▶ [Exercise goal]: Could you write out every record below exactly, leaving the pictures out?

[Transcribed page contents]
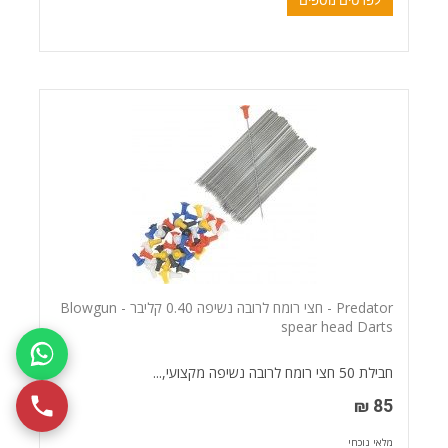
לפרטים נוספים
Predator - חצי רומח לרובה נשיפה 0.40 קליבר - Blowgun
spear head Darts
חבילת 50 חצי רומח לרובה נשיפה מקצועי,...
85 ₪
מלאי נוכחי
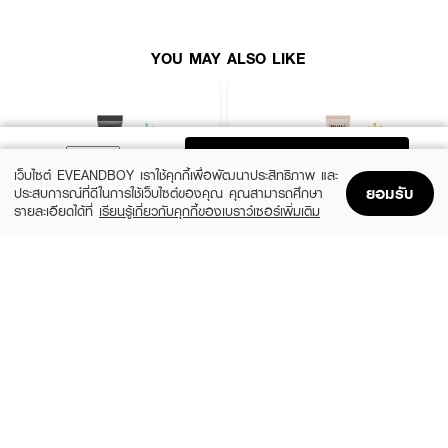
· เติมความชุ่มชื้นให้ผิว
· เมคอัพติดทน เรียบเนียนตลอดวัน
YOU MAY ALSO LIKE
· FDA Registration No. : 10-2-6800025144
How To Use :
ADD TO BAG
เว็บไซต์ EVEANDBOY เราใช้คุกกี้เพื่อพัฒนาประสิทธิภาพ และ
แต้มและเกลี่ยไพรเมอร์ให้ทั่วใบหน้า หรือเฉพาะบริเวณที่ต้องการก่อนลงเมคอัพ เพื่อ
ยอมรับ
ประสบการณ์ที่ดีในการใช้เว็บไซต์ของคุณ คุณสามารถศึกษา
ช่วยให้เมคอัพติดทนนานและผิวดูเรียบเนียนขึ้น
รายละเอียดได้ที่
เรียนรู้เกี่ยวกับคุกกี้ของเบราว์เซอร์เพิ่มเติม
Home
Home
Promotions
Promotions
Shopping Bag
Shopping Bag
Account
Account
IN2IT
MILLE
Primer++ PMP
Snail Bright Primer SPF15 PA+
(17%)
(40%)
฿199
฿599
฿239
฿999
size 15 G
2 Variations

▶ [Reply]:
לפרטים נוספים
Predator - חצי רומח לרובה נשיפה 0.40 קליבר - Blowgun
spear head Darts
חבילת 50 חצי רומח לרובה נשיפה מקצועי,...
85 ₪
מלאי נוכחי
· เติมความชุ่มชื้นให้ผิว
· เมคอัพติดทน เรียบเนียนตลอดวัน
YOU MAY ALSO LIKE
· FDA Registration No. : 10-2-6800025144
How To Use :
ADD TO BAG
เว็บไซต์ EVEANDBOY เราใช้คุกกี้เพื่อพัฒนาประสิทธิภาพ และ
แต้มและเกลี่ยไพรเมอร์ให้ทั่วใบหน้า หรือเฉพาะบริเวณที่ต้องการก่อนลงเมคอัพ เพื่อ
ยอมรับ
ประสบการณ์ที่ดีในการใช้เว็บไซต์ของคุณ คุณสามารถศึกษา
ช่วยให้เมคอัพติดทนนานและผิวดูเรียบเนียนขึ้น
รายละเอียดได้ที่
เรียนรู้เกี่ยวกับคุกกี้ของเบราว์เซอร์เพิ่มเติม
Home
Home
Promotions
Promotions
Shopping Bag
Shopping Bag
Account
Account
IN2IT
MILLE
Primer++ PMP
Snail Bright Primer SPF15 PA+
(17%)
(40%)
฿199
฿599
฿239
฿999
size 15 G
2 Variations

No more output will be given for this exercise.